• [EXERCISE INSTRUCTIONS] Type out each record word for word. Pictures stay out.

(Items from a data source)
Start of Block

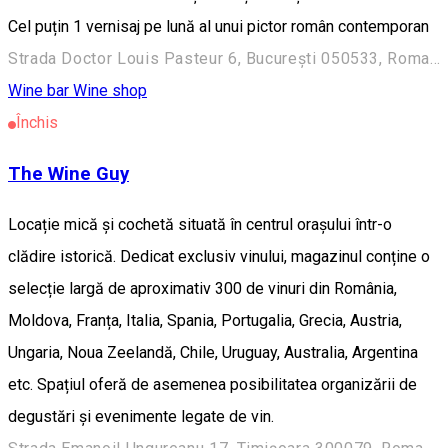
Cel puțin 1 vernisaj pe lună al unui pictor român contemporan
Strada Doctor Louis Pasteur 6, București 050533, Romania
Wine bar
Wine shop
Închis
The Wine Guy
Locație mică și cochetă situată în centrul orașului într-o
clădire istorică. Dedicat exclusiv vinului, magazinul conține o
selecție largă de aproximativ 300 de vinuri din România,
Moldova, Franța, Italia, Spania, Portugalia, Grecia, Austria,
Ungaria, Noua Zeelandă, Chile, Uruguay, Australia, Argentina
etc. Spațiul oferă de asemenea posibilitatea organizării de
degustări și evenimente legate de vin.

End of Block

• [SOLUTION FOR THIS PROBLEM]
Cel puțin 1 vernisaj pe lună al unui pictor român contemporan
Strada Doctor Louis Pasteur 6, București 050533, Romania
Wine bar
Wine shop
Închis
The Wine Guy
Locație mică și cochetă situată în centrul orașului într-o
clădire istorică. Dedicat exclusiv vinului, magazinul conține o
selecție largă de aproximativ 300 de vinuri din România,
Moldova, Franța, Italia, Spania, Portugalia, Grecia, Austria,
Ungaria, Noua Zeelandă, Chile, Uruguay, Australia, Argentina
etc. Spațiul oferă de asemenea posibilitatea organizării de
degustări și evenimente legate de vin.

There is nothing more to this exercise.